Edit the Railo web.xml file in WEB-INF/ and find this XML:

<servlet-mapping>
      <servlet-name>FileServlet</servlet-name>
      <url-pattern>/</url-pattern>
   </servlet-mapping>
Change it to this:
<servlet-mapping>
      <servlet-name>default</servlet-name>
      <url-pattern>/</url-pattern>
   </servlet-mapping>
Restart Tomcat. Now all your non-CFML files are served directly via Tomcat.

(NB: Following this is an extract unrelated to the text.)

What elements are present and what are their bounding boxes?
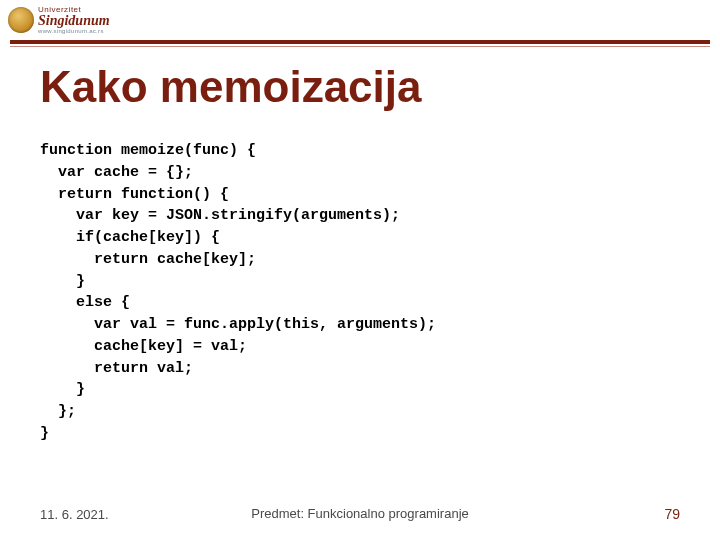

While developing and testing, it's often useful to have directory listings enabled so you can browse directories (particularly if you have directories full of example / test code). There's no way to enable that with Railo's FileServlet but you can do it for the default Tomcat Servlet by changing the listings setting in the global web.xml file (in Tomcat's conf/ directory):

<init-param>
<param-name>listings</param-name>
<param-value>true</param-value>
</init-param>

Comments

Thanks, Sean.


Its these little nuggets that make me sing.

Thanks especially for the dir listing tip.

I'm really loving Railo. It is mind blowing fast.


one good thing about this is that this FileServlet also take care on mappings defined in railo administrator. you can call files in browser via mapping name: http://localhost/myrailomapping/test.gif.

one bad thing (and the reasion that this servlet is not enabled by default) this servlet is not realy powerfull, it has no caching mechanisms,like most fileservlet impl have.


Hey Sean, would the servlet-mapping you've implemented here be justification to drop Apache as my web-server and go with Tomcat exclusively? Right now I am running Apache for serving static content and for URL rewriting. Can Tomcat (on Jboss) handle all of the rewriting? Would this be a reasonable move to drop Apache?


Tomcat is certainly a very capable, production quality web server. I personally like the way Apache works so I'd probably keep it in front of Tomcat and let it handle static assets and .htaccess and rewrites etc. I think it's really personal preference tho'...


Well, I prefer Apache, I just thought maybe there was a benefit to doing it with this tip. :) Thanks!